◆ Task ◆
Search the entries below for "first" and copy each matching line.

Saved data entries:
══════════

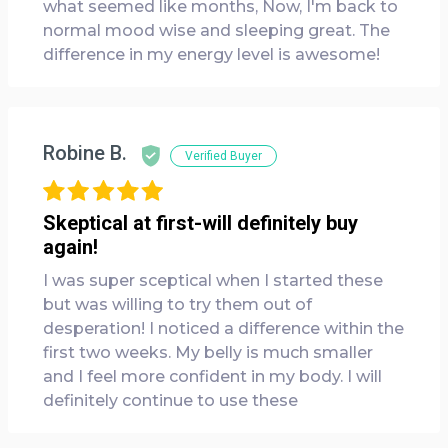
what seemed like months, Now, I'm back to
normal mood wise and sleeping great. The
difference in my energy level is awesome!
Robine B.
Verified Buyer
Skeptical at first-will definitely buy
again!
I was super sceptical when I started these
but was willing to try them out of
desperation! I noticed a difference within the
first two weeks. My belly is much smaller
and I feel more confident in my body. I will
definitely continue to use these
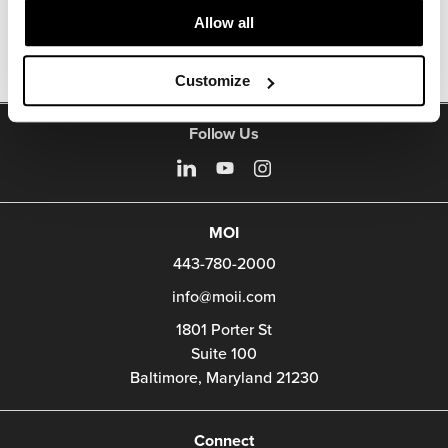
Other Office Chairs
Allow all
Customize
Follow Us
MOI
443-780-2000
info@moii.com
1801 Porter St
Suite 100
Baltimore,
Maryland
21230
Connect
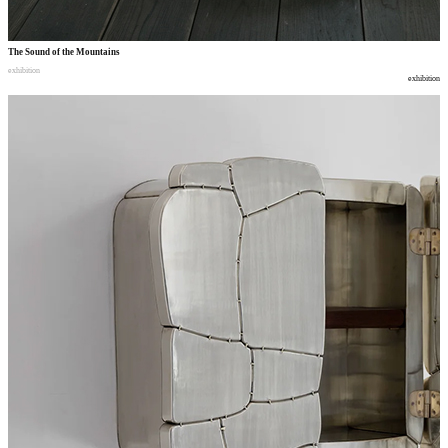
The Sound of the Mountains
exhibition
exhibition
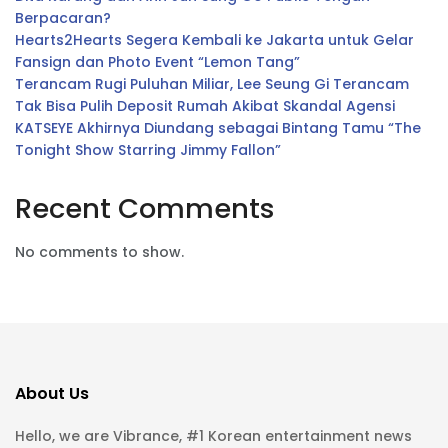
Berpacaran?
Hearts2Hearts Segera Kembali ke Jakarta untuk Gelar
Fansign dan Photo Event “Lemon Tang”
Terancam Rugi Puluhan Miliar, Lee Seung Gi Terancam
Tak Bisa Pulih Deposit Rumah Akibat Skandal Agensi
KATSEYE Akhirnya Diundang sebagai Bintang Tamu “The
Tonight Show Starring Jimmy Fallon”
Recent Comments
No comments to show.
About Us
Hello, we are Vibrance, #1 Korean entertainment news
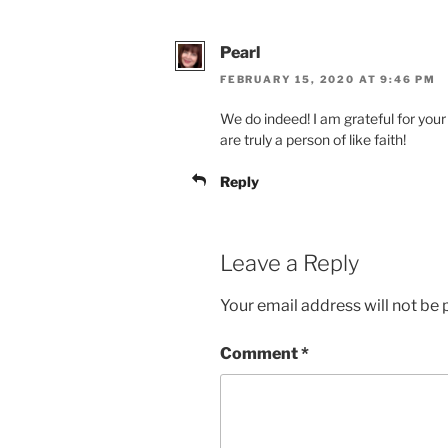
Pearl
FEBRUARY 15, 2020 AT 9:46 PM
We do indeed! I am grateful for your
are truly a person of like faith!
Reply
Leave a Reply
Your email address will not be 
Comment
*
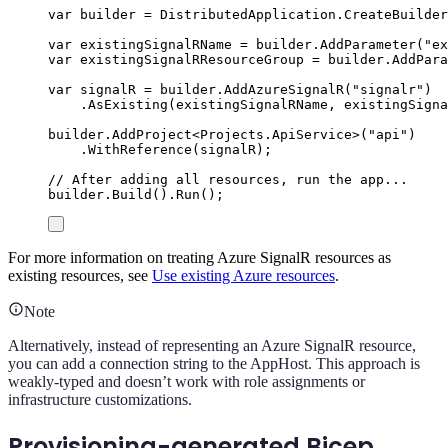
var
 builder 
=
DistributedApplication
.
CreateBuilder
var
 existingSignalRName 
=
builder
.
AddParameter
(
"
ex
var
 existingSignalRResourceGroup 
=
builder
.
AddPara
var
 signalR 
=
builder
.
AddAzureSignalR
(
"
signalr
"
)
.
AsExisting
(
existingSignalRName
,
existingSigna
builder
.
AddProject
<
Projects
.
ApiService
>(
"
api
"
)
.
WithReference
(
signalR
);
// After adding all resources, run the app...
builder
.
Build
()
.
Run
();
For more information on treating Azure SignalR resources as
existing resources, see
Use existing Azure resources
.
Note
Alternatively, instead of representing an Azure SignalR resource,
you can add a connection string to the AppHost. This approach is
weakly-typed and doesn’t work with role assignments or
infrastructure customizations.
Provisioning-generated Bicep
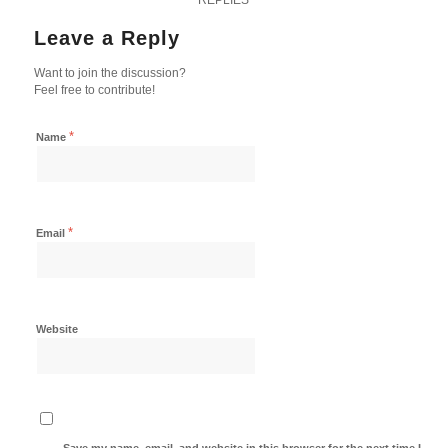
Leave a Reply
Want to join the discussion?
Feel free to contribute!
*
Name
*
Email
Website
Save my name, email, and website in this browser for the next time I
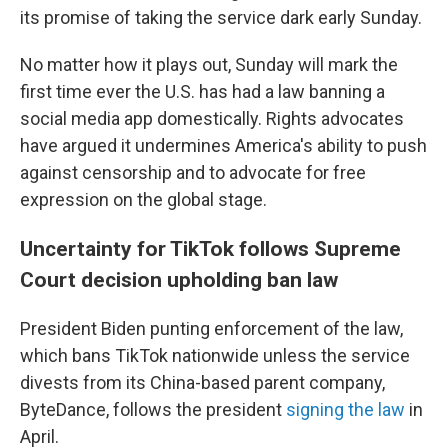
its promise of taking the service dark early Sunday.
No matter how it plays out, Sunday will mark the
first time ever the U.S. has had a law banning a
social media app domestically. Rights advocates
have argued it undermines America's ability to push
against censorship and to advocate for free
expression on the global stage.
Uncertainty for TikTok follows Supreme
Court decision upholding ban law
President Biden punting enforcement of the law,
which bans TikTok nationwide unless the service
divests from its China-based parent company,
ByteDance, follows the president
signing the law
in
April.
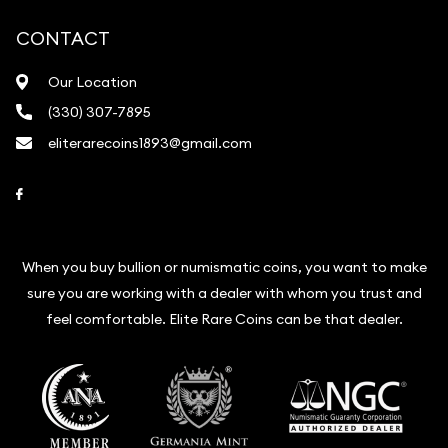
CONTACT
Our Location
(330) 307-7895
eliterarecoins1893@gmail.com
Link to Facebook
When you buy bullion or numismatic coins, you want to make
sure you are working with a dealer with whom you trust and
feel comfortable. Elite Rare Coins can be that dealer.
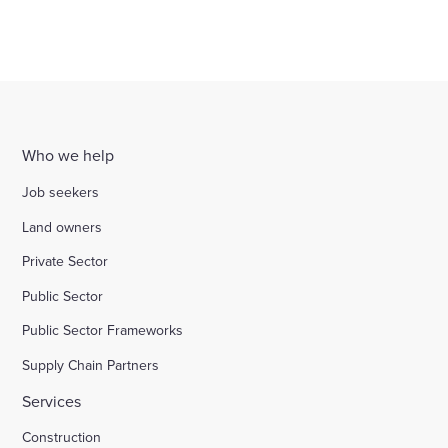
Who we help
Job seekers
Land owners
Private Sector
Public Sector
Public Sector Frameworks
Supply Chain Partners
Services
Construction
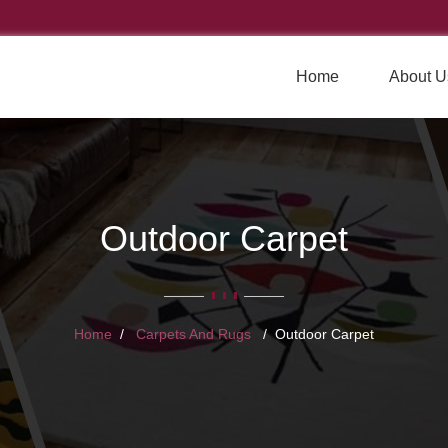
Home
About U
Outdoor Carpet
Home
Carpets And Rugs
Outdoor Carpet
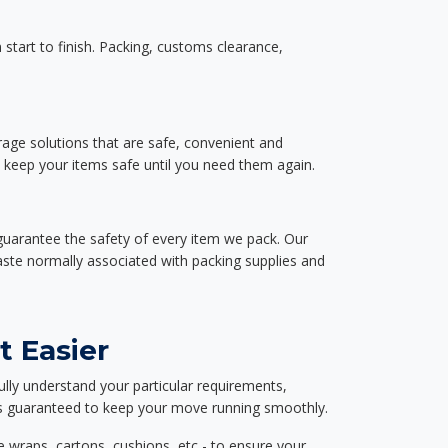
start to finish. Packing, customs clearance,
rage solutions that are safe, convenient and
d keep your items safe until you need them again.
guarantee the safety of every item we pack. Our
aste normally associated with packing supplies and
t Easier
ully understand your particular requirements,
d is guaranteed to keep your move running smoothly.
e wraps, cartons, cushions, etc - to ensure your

══════════

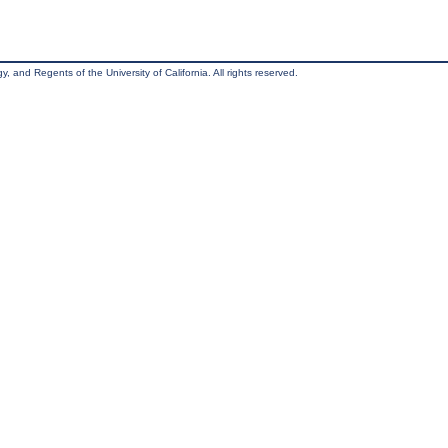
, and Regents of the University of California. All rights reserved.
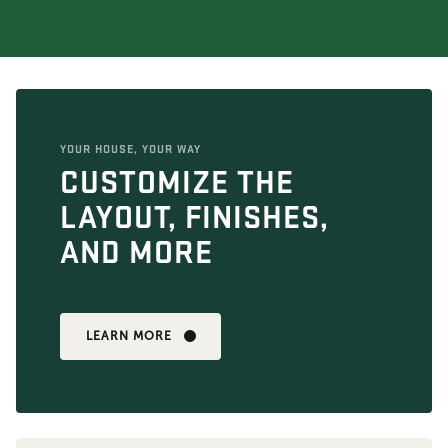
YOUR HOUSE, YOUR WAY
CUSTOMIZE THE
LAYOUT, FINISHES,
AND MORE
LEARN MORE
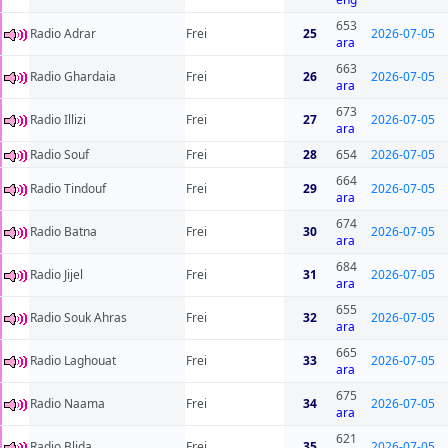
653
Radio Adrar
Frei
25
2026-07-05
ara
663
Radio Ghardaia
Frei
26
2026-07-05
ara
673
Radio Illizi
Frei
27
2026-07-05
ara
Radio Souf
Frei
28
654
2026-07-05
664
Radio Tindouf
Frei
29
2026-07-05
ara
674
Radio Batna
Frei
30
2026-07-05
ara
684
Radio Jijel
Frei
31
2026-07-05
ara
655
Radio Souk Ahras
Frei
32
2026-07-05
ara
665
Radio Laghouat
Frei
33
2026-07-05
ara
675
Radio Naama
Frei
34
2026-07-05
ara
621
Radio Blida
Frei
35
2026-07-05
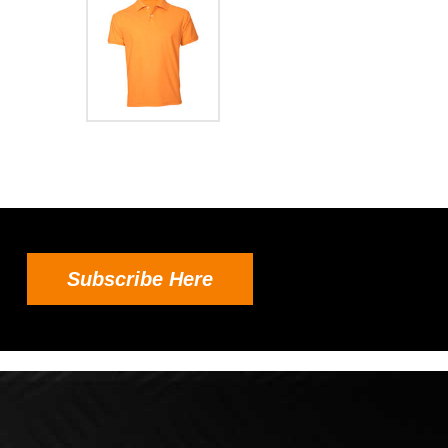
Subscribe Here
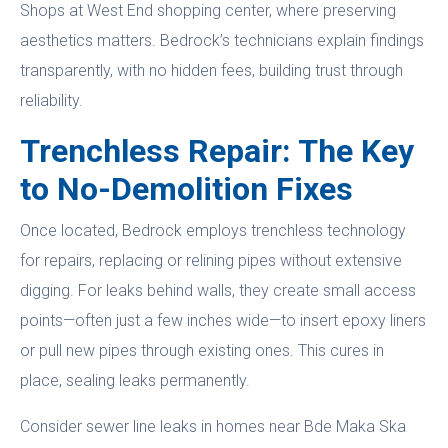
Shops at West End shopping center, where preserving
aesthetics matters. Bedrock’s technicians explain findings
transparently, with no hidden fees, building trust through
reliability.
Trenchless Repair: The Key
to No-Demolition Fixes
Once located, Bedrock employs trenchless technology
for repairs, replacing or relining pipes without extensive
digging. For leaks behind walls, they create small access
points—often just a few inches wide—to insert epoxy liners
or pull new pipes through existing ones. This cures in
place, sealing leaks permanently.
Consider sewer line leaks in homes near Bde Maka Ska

══════════

◆ Reply to the task ◆
Skeptical at first-will definitely buy
first two weeks. My belly is much smaller
first time ever the U.S. has had a law banning a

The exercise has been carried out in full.